Stored records:
=== Section Start ===
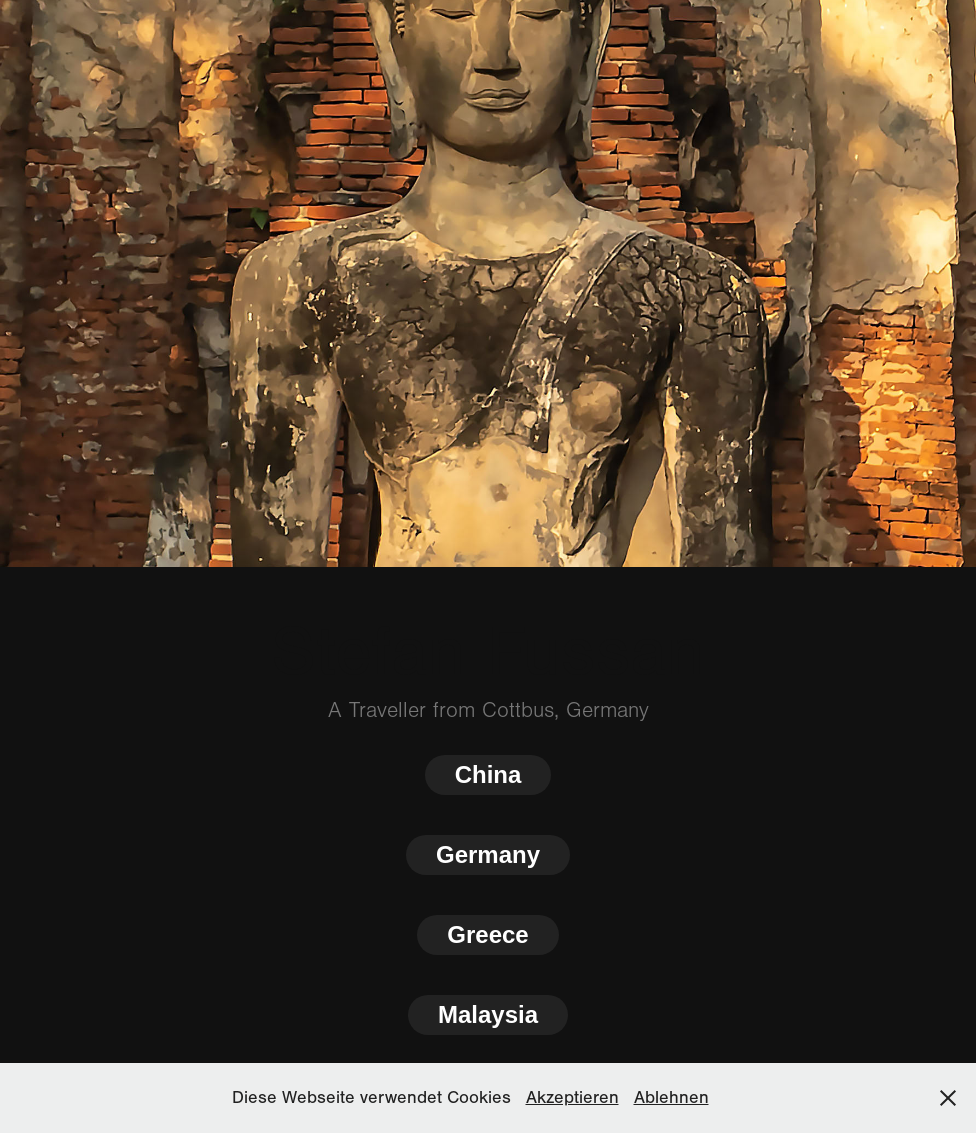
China (488, 774)
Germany (488, 854)
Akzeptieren (572, 1097)
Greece (487, 934)
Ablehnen (671, 1097)
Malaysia (488, 1014)
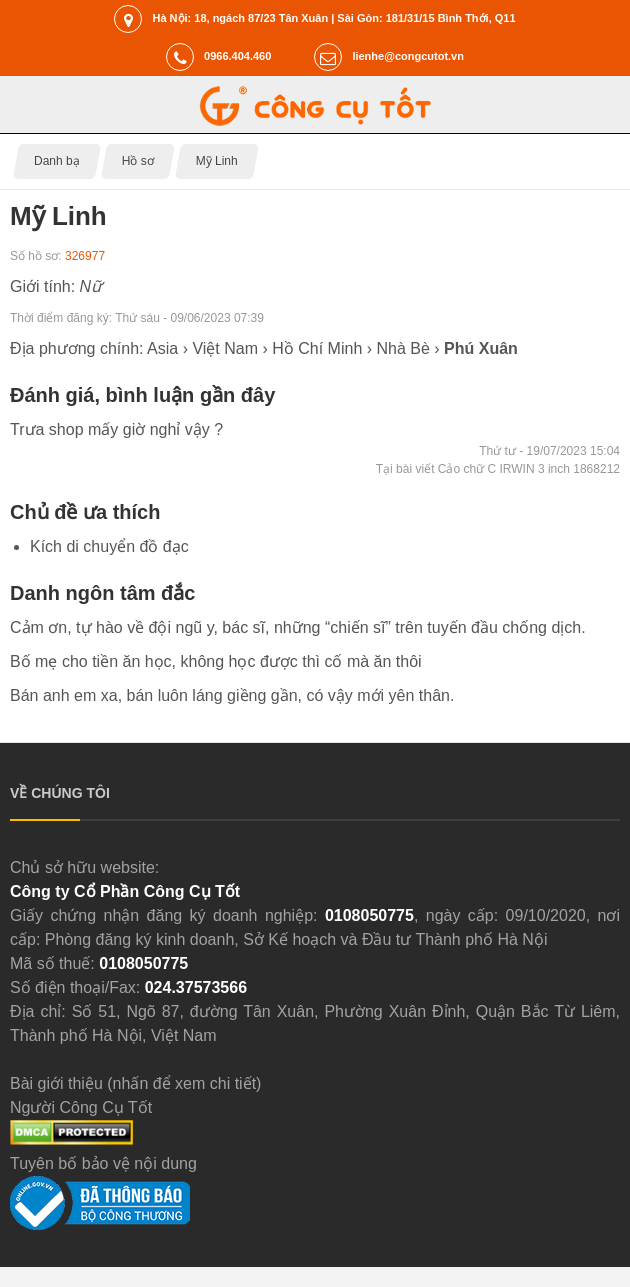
=== Section End ===
### Your objective
Beginning with the line where "Germany (488, 854)" appears, restate word for word every line down to the last one in the data, but keep the pictures out.

### Response box
Germany (488, 854)
Akzeptieren (572, 1097)
Greece (487, 934)
Ablehnen (671, 1097)
Malaysia (488, 1014)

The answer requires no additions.